Chitradurga Fort
My great-great-grandmother stopped an entire army with a pestle. What’s your excuse?
Vijayalaxmi’s laugh is fierce and warm, just like the stories she carries. As a descendant of Onake Obavva, the legendary woman warrior who single-handedly defended Chitradurga Fort, she carries history in her blood and fire in her eyes.
“Growing up, everyone said, ‘Why do you need to learn fighting? Girls should be gentle.’ But my grandmother said, ‘Gentle doesn’t mean weak. Obavva was gentle with children, gentle with animals, gentle with plants. But when evil came to her door? She became lightning.'”
She works as a schoolteacher during the day and trains young girls in traditional martial arts in the evenings. “I see these little girls come to me scared, whispering, heads down. Six months later, they walk like queens.
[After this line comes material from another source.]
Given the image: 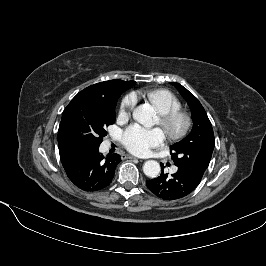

That’s Obavva’s real legacy – not the war she won, but the courage she proved women always had.”
“People ask me, ‘Why live in the past?’ But I’m not living in the past. I’m bringing the past into today. Every girl who learns to defend herself carries Obavva forward. Every woman who stands up for herself honors my ancestor.”
She handed me a practice pestle, surprisingly heavy. “Feel this weight? This is what courage feels like. Not light, not easy, but absolutely worth carrying.”
Some legacies are written in books. Others are written in the hearts of daughters who refuse to forget.